“Got it.”
“Good then? Let’s do this before the morning gets stale.”
I draw a breath, eye the palace and where the road curves, then jog into the middle of the road and command my undead to advance down it, as fast as they can—which is a sort of scraping, moaning hobble, for most. A few summon a ragged jog. I stay in the middle, contrary to what I said. They’re already spreading out.
Keeping hold, controlling them, is akin to telling five hundred ants what to do…if you could speak to every ant’s head. It is possible but messy, and they’re forever wandering off.
Tight, keep it tight.
We go round the bend. There is the fence made of metal pickets, but with fancy curlicues and rails that suggest it is ornamental and may not be that strong—meant to be see-through for the visitors and voyeurs to gaze at the chained king. As we close in, the sounds of the undead bring two soldiers to check the fence. They gape and back away, scream warnings as the first of my undead hit the wall and start to pile up, clawing and climbing over each other. Within seconds, the fence is bending, and a moment later it crashes inward.
I send more undead slide-jogging, crawling, mumbling, to where a bunch of soldiers tumble from a hut. They’re haphazardly strapping on weapons, shouting, trying to organize themselves.
The horde’s onward rush washes over them, and they vanish beneath, evidence of their existence comes only from the muffled screams and the waving of arms and legs. It continues as I run forward.
I pass the heaving knot of undead and the blood, the ripped-off limbs, the remains of those men.Keep going, keep going, ignore it.I find where Jannik Stryke, the king of legend, the last king of Orencia, sits on a rock, naked and manacled by his feet.
I stand beside him, this drooling ex-king who mumbles over a hunk of bread. His eyes are vacant yet somehow filled with unspeakable terror. Twenty years of torture? Could anyone withstand that? A chill shivers in. That any fae could order that done to anyone… Yet, King Madlin has.
I stamp my feet, widen my stance, and glare at the undead who dare to come close. “Away!

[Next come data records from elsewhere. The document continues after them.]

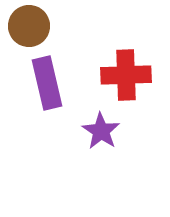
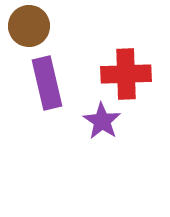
red cross: moved 1 px up
purple star: moved 1 px right, 10 px up
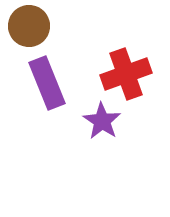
red cross: rotated 18 degrees counterclockwise
purple rectangle: rotated 9 degrees counterclockwise
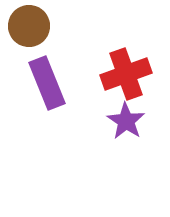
purple star: moved 24 px right
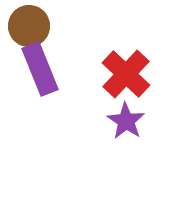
red cross: rotated 27 degrees counterclockwise
purple rectangle: moved 7 px left, 14 px up
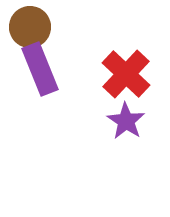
brown circle: moved 1 px right, 1 px down
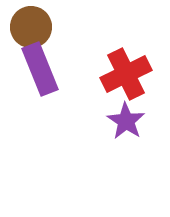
brown circle: moved 1 px right
red cross: rotated 21 degrees clockwise
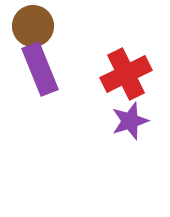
brown circle: moved 2 px right, 1 px up
purple star: moved 4 px right; rotated 21 degrees clockwise
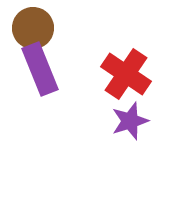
brown circle: moved 2 px down
red cross: rotated 30 degrees counterclockwise
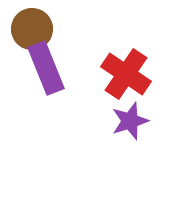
brown circle: moved 1 px left, 1 px down
purple rectangle: moved 6 px right, 1 px up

Away!”
Do these guys get bloodlust? Maybe they resent the living? I don’t know, but they feel more like a hive of angry bees now, not ants. Far at the back, moving over the squashed fence, are red-beard’s men, among them several wolfshifters and a mage with a glowing staff.

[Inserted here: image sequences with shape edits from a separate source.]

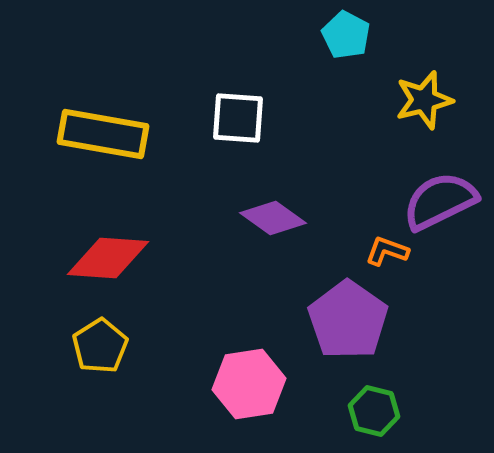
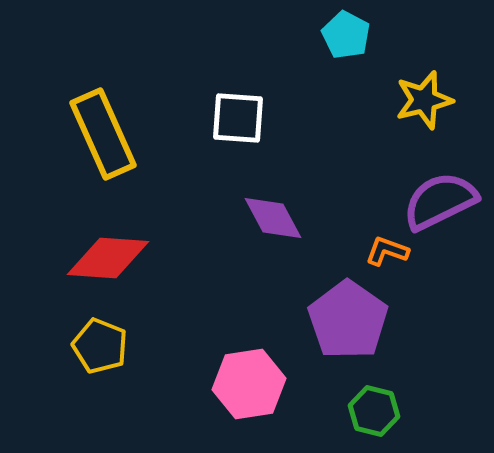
yellow rectangle: rotated 56 degrees clockwise
purple diamond: rotated 26 degrees clockwise
yellow pentagon: rotated 18 degrees counterclockwise
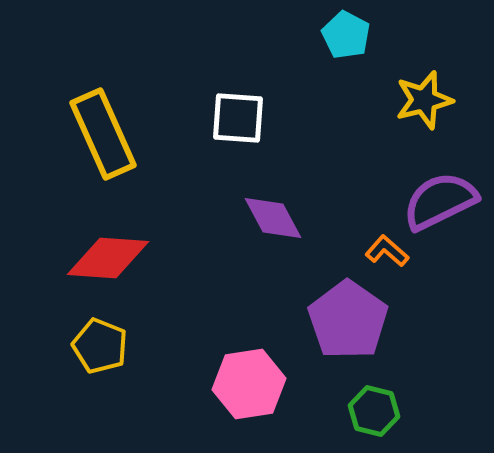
orange L-shape: rotated 21 degrees clockwise
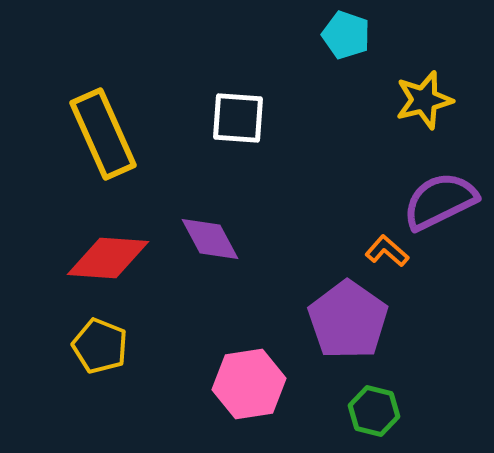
cyan pentagon: rotated 9 degrees counterclockwise
purple diamond: moved 63 px left, 21 px down
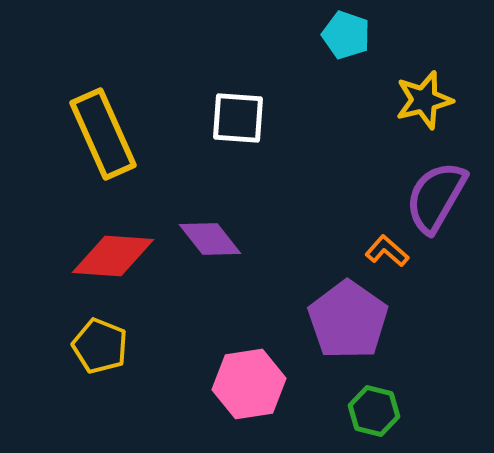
purple semicircle: moved 4 px left, 4 px up; rotated 34 degrees counterclockwise
purple diamond: rotated 10 degrees counterclockwise
red diamond: moved 5 px right, 2 px up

I don’t have the time or the experience to somehow shift my undead and herd them away from living C of U rebels. Fifteen he said I could have? I’m afraid the rebels will be killed, so I sigh and turn away, ushering my horde to the opposite fence to overwhelm whoever gets between us and that tower.

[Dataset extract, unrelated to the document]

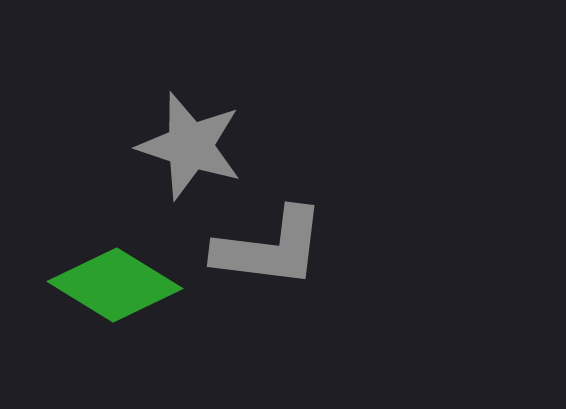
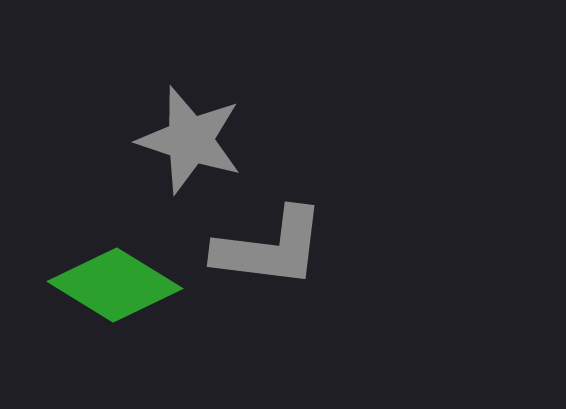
gray star: moved 6 px up
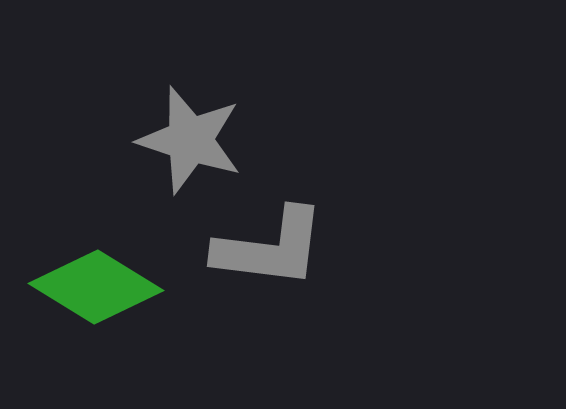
green diamond: moved 19 px left, 2 px down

When most have hobbled past, I join the rear.
I have no way to be sure they will not attack and kill the average citizen or sailor who gets in our way. It is what it is. An undead army is not an army, but an undisciplined riot that may respond to commands and often does not, because my attention cannot be everywhere at once. All I can do is run with them and try to stop the worst of it.
Luckily, few innocent citizens are out at this early hour, and those who see us are turning aside and shouting warnings.
“Beware!” “Undead creatures! Evil! Evil is loose!” “Run!”
No one stops our advance along the waterfront, though some brave soldiers try and get flattened and torn apart.
I’ve somehow lost about two thirds of my five hundred from various problems.
I walk backward, examining what lies behind us, checking the litter the horde left. What went wrong?
Falling into the harbor, deviating elsewhere to parts unknown—and I hope they went to the palace.
Soldiers have felled some.
An enemy fire mage is back there, I saw the blasts. He’s probably taking out a fair number of the straggler undead.
A few may have simply become lost and are going in circles.
The Aos Sin will soon rally and get reinforcements in here, though the bearded shifter’s rebels have whisked away Jannik.
We’re almost at the tower.
Though I’ve tried not to look, the cage has been on my left since what feels like forever on this march. I can see Rorsyd and the spear that transfixes him. I swear I can feel the soulmate bond that joins us and the agony at his center.
A few more steps is all it will take to get me there. And probably much killing.
But these soldiers…they are brave to face my army.
The first of my undead have ripped a steel door from the tower and are ascending a spiral staircase. They will carve their deadly way to the top then stop or fall over the edge. The footbridge out to the cage must be narrow, but if I heal him, and I believe I can, we can fly out without needing to return down those stairs. This is a great advantage, since already the palace slopes show the betraying glitter and shine of armor as soldiers pour toward the waterfront.